The challenge of determining their longitude and latitude - without wrist watches or radios to aid them - was the most daunting, according to Dr Leahy. The tasks set included making a radio, generating electricity and making insect repellant - all to be completed within three days. Dr Leahy admits that they had to bend the rules once or twice - they were given magnets, without which generating electricity would have been almost impossible. However there were some failures amongst the tasks. Although they came close to constructing a makeshift camera by making a light sensitive film with silver iodide and paper, using a broken bottle as a lens, it failed to produce an image.

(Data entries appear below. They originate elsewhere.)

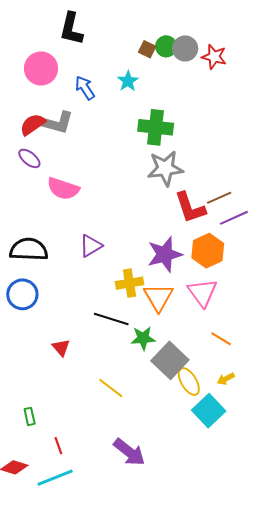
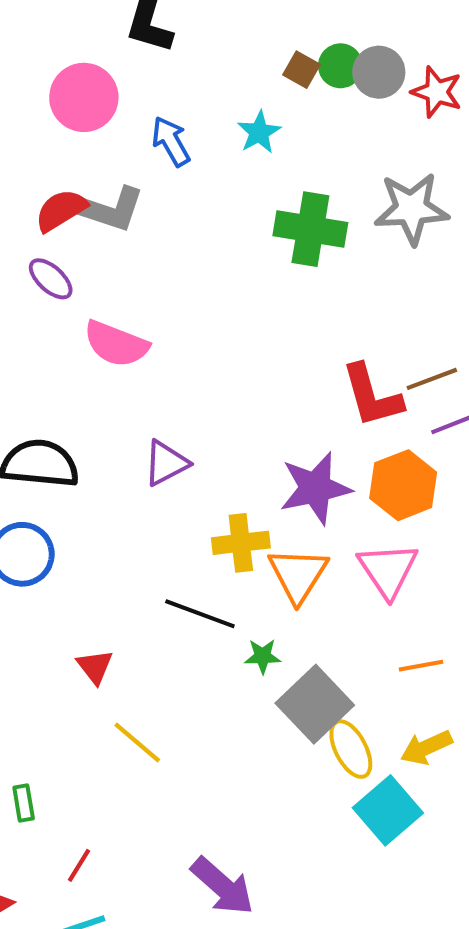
gray star: (165, 168) -> (411, 209), moved
green star: (143, 338) -> (263, 656), size x0.7
orange line: (221, 339) -> (421, 666), turned -45
yellow arrow: (226, 379) -> (426, 747), size x1.4
yellow line: (111, 388) -> (137, 743), moved
red line: (58, 446) -> (79, 865), turned 48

On the whole, it was "manic fun", despite being hard work. But Dr Leahy found the long debates over the action to take, or adapting solutions to make for more exciting viewing, frustrating." We had to keep reminding ourselves we were there to make a TV show, that people had been generating electricity for years and we were not the first," he said. There were moments of tension, but viewers tuning in hoping for any serious disputes will be disappointed.

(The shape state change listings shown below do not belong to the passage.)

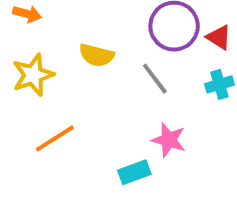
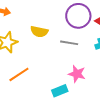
gray line: (155, 79) -> (69, 43), turned -42

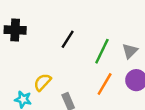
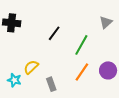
gray triangle: (130, 51) -> (106, 22), moved

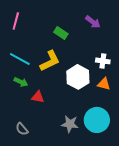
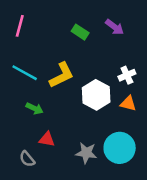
green rectangle: (61, 33) -> (80, 32), moved
white cross: (103, 61) -> (127, 75), turned -32
green arrow: (21, 82) -> (35, 108), moved
red triangle: (38, 97) -> (47, 139), moved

Interestingly, Dr Leahy found his experience as a mechanic - his profession before taking his first degree at 26 - of more use than the scientific training he received at Oxford. He felt that expertise learnt in a support and rescue team for the Peking-Paris rally was useful. Dr Leahy revealed that the only reason he started his academic career, studying for an A-Level at a higher education college in Abingdon, was to win a dare. He laments that students under this Labour government are "being stitched up", so that talented youngsters have to think twice about going to university and being saddled with the debt that he avoided under the Conservatives. He suspects the reason his name was one of those suggested when the BBC approached the Institute of Virology was the reputation he has there as "game for a laugh", dating back to his years as a student. The prospect of participating excited Dr Leahy, an intrepid traveller, who thinks the programme fills a gap in schedule for entertaining scientific shows. "Granted, there are programmes like Horizon and Equinox - which are heavyweight shows - but the lay person may not bother watching these shows," he says, welcoming more popular programmes such as Tomorrow's World and Rough Science.

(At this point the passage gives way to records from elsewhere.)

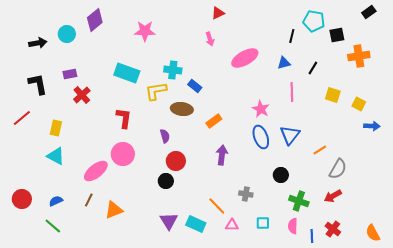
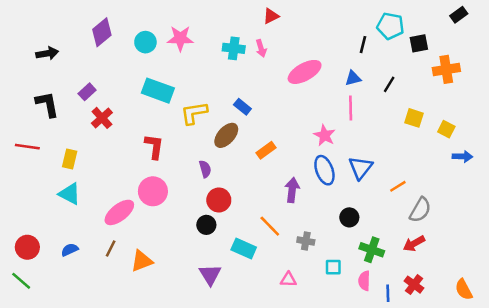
purple diamond: (95, 20) -> (102, 32), moved
cyan circle: (67, 34) -> (145, 42), moved
cyan cross: (173, 70) -> (234, 48), moved
purple rectangle: (70, 74) -> (87, 92), turned -32
pink line: (292, 92) -> (351, 108), moved
brown ellipse: (182, 109) -> (226, 135), turned -55
red line: (22, 118) -> (27, 147), turned 48
purple arrow: (222, 155) -> (292, 190), moved
orange line: (217, 206) -> (270, 226), moved
cyan square: (263, 223) -> (333, 267), moved
cyan rectangle: (196, 224) -> (244, 248), moved
green line: (53, 226) -> (21, 281), moved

He also thinks that "science has been given a bad rap in the press recently and it is great to get the chance to redress the balance", as well as to spark interest in science. This is a sentiment shared by fellow islander Mark Bullivant, a chemist from the Open University. "Working on the challenges took me back to my schooldays in that it gave me the same sense of awe that I got as an inquisitive teenager in a chemistry lab." The web-site (www.open2.net) offers viewers a chance to join an online team to solve the following week's challenge. The producers believe that a booklet outlining each week's activities promises to make Rough Science a more interactive experience.

Recently science has had to defend itself from widespread suspicion and outspoken opponents, often coming off badly in debates about controversial issues. Rough Science may do something to remind the public that science - and scientists - can be enlightening and possibly even something to get enthusiastic about.